The best advice I have for writers who are looking for an agent is that this is a subjective business. And that someone may love your work but not be able to take you on as a client because they’ve just signed someone who’s writing similar things. Or because they feel the market is oversaturated in that particular novel subject. Or because they’re a young agent and they’re hungry and they love your work, but their supervisor doesn’t agree with them. There are a million scenarios where it’s not your writing but the actual business aspects.
When I was working in the field, we used to say, as a general rule of thumb, that you sold your third or fourth or fifth novel—meaning you’ve got a bunch of novels in your writing trunk that you couldn’t sell at that moment in time. So, if you end up with a bunch of agent rejections, you keep writing. Or you self-publish the novel you really love. But you don’t give up.
What’s the biggest weakness in your writing these days, and how do you cope with it?
Endings. Mostly because I don’t know what they are until I get to them and I often have to rewrite parts of the story to make them fit with what the ending is supposed to be. Or sometimes I change the ending a bunch of times, until it’s the right one. But that’s part of my process, too, so I’m not entirely sure it’s a weakness.
What’s next on the writing-related horizon? Are you starting any new projects?
I realized recently that I have both a novella and a novel that I haven’t really submitted anywhere, so I have tentative plans to do that, after I revise them. But I also have lofty goals—I’d love to publish a short story collection one day, for example. I’m still slowly writing a YA novel that I adore, in between getting hijacked by various short story ideas.
And I’m doing what I’ve always done, which is processing my reactions to the world around me through writing.
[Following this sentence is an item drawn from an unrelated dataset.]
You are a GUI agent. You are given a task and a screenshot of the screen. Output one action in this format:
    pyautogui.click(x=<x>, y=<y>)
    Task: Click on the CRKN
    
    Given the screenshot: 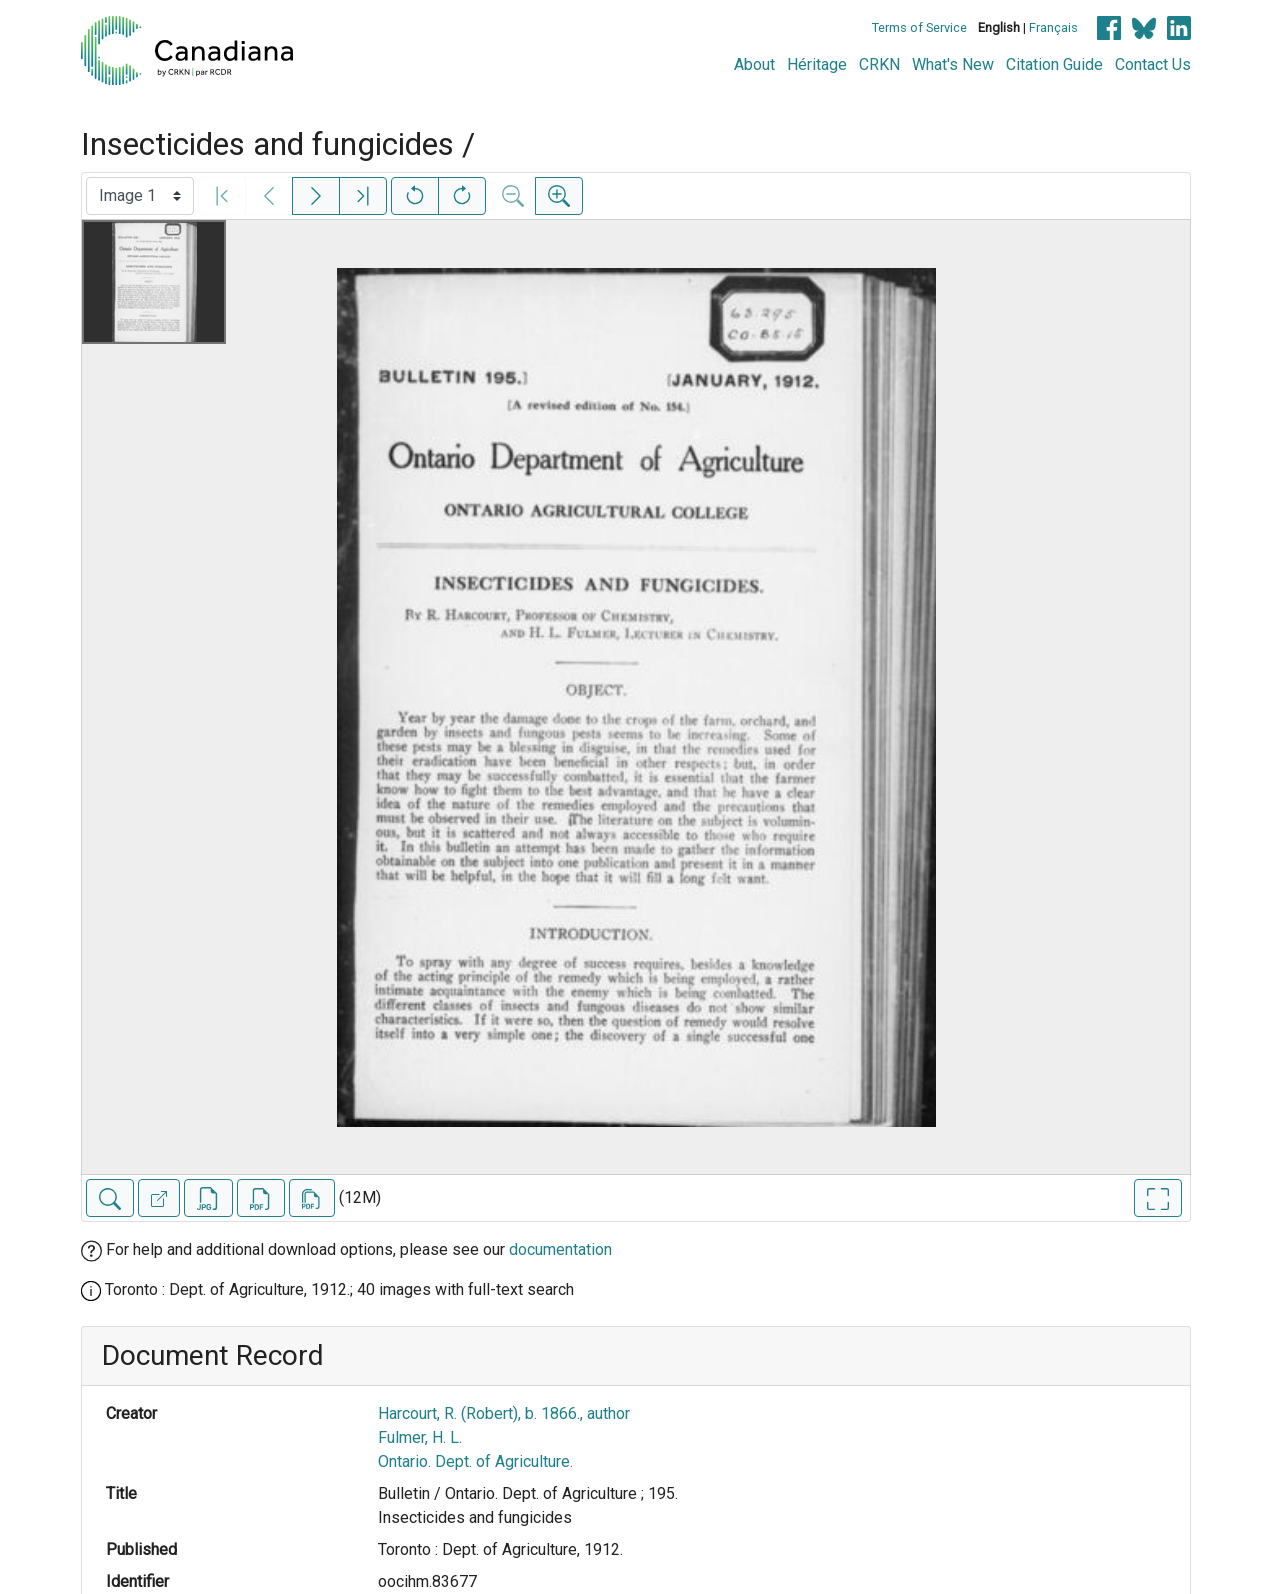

I’m writing this interview at the end of June, and I’m currently both blazingly angry and depressed about the repeal of Roe v Wade. So I’m writing a story in reaction to it, which doesn’t actually deal with abortion, but rather with the mixture of feelings that I’m experiencing right now. It may never see the light of day, but then again, it might get published one day. You never quite know which story an editor will fall in love with.